Work instruction: Pictures stay out of the copy. Retype exactly the lines below from the one with "Röportajlar" through the one with "damit du dich".

Exercise inputs:
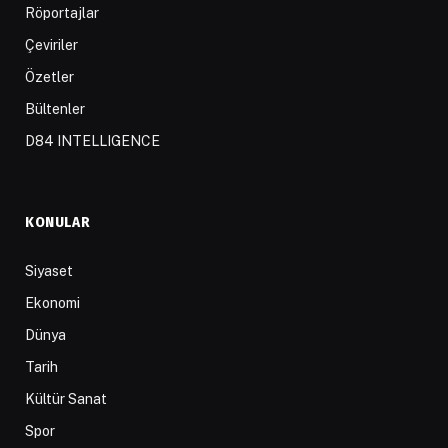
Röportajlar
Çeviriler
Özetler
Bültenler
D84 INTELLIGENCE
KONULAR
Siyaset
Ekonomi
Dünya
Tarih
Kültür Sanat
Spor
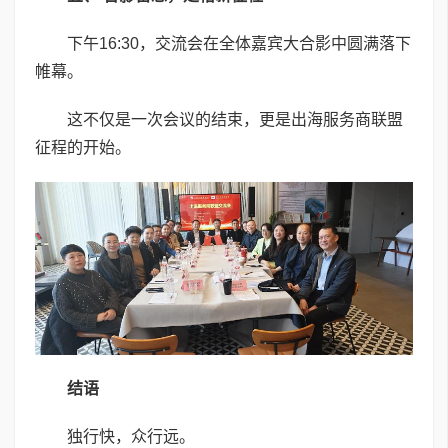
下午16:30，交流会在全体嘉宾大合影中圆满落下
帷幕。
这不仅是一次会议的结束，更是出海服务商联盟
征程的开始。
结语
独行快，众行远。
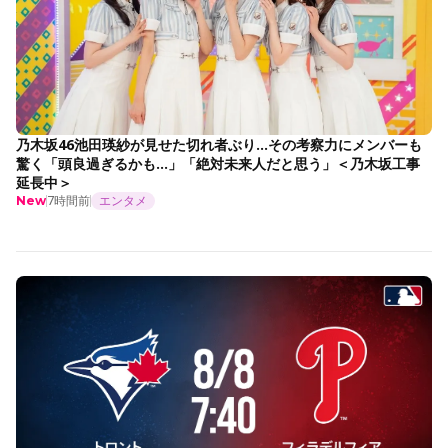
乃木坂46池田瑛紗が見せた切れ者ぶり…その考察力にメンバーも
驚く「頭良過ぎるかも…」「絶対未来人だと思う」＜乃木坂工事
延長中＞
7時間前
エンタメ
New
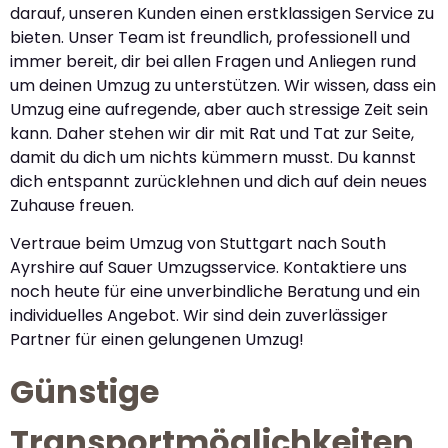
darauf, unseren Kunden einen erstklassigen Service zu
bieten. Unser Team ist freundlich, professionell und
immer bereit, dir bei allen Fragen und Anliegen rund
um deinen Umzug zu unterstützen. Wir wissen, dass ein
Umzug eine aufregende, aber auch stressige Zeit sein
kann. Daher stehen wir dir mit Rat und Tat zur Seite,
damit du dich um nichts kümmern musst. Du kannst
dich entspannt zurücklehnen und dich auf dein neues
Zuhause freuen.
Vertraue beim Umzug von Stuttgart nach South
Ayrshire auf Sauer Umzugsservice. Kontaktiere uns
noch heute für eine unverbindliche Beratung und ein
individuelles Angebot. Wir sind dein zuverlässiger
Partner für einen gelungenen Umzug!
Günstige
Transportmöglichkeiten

--

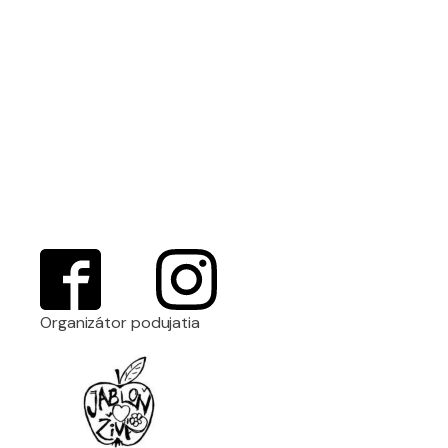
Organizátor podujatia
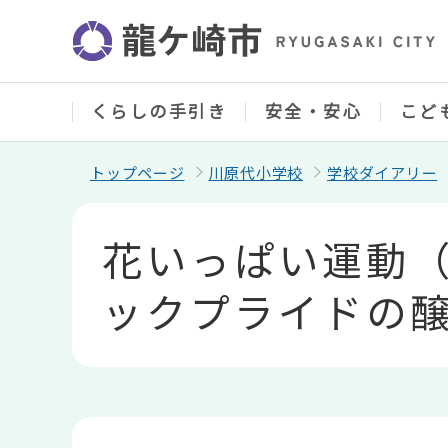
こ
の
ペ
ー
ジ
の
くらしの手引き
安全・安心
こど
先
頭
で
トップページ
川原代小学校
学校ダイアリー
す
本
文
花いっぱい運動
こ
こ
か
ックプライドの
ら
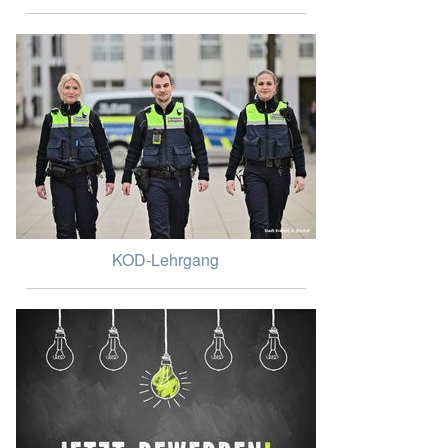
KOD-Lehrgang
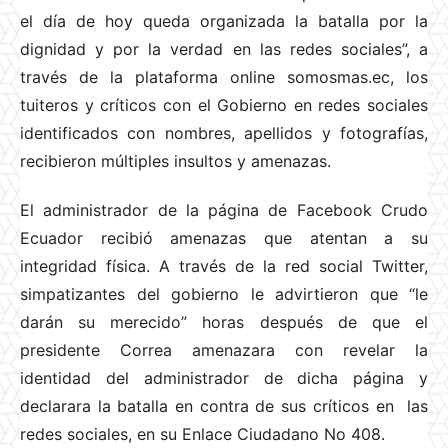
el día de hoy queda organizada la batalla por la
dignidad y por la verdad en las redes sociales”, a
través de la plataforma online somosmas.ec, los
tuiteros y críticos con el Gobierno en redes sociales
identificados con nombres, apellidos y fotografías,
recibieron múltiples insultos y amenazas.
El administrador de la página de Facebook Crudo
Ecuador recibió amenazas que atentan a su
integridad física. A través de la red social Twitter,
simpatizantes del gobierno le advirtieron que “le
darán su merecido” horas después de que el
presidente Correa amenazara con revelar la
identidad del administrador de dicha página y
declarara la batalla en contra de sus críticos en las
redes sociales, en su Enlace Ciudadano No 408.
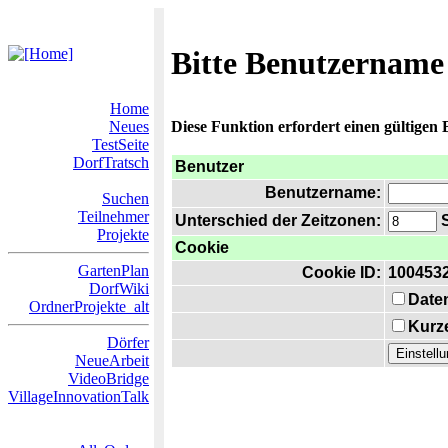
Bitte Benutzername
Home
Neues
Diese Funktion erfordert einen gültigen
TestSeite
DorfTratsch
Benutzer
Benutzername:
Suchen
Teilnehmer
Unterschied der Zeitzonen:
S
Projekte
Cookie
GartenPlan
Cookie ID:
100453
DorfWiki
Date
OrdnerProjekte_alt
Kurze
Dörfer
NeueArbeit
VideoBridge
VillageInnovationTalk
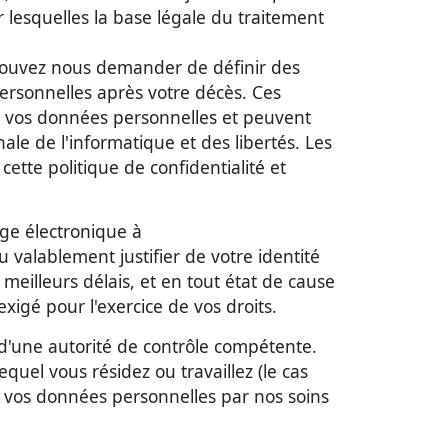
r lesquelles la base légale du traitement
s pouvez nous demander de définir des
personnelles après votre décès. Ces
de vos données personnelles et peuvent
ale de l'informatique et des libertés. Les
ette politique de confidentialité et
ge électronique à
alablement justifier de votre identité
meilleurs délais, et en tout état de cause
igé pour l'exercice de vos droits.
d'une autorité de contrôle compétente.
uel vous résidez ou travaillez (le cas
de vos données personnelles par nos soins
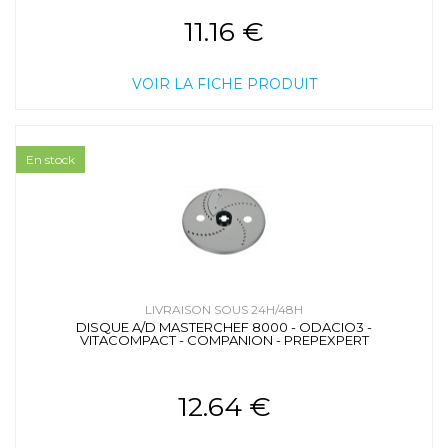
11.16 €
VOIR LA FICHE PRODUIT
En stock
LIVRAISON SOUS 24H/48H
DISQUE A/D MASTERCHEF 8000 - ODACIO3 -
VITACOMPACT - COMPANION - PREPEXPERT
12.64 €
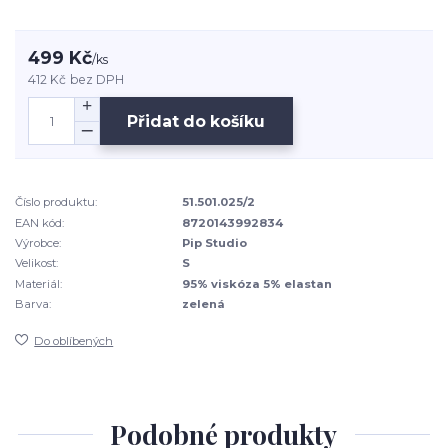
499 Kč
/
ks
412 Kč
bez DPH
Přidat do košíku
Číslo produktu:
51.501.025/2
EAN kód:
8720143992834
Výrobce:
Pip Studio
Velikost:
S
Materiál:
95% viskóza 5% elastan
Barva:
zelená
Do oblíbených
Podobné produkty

The answer:
Röportajlar
Çeviriler
Özetler
Bültenler
D84 INTELLIGENCE
KONULAR
Siyaset
Ekonomi
Dünya
Tarih
Kültür Sanat
Spor
下午16:30，交流会在全体嘉宾大合影中圆满落下
帷幕。
这不仅是一次会议的结束，更是出海服务商联盟
征程的开始。
结语
独行快，众行远。
乃木坂46池田瑛紗が見せた切れ者ぶり…その考察力にメンバーも
驚く「頭良過ぎるかも…」「絶対未来人だと思う」＜乃木坂工事
延長中＞
7時間前
エンタメ
New
darauf, unseren Kunden einen erstklassigen Service zu
bieten. Unser Team ist freundlich, professionell und
immer bereit, dir bei allen Fragen und Anliegen rund
um deinen Umzug zu unterstützen. Wir wissen, dass ein
Umzug eine aufregende, aber auch stressige Zeit sein
kann. Daher stehen wir dir mit Rat und Tat zur Seite,
damit du dich um nichts kümmern musst. Du kannst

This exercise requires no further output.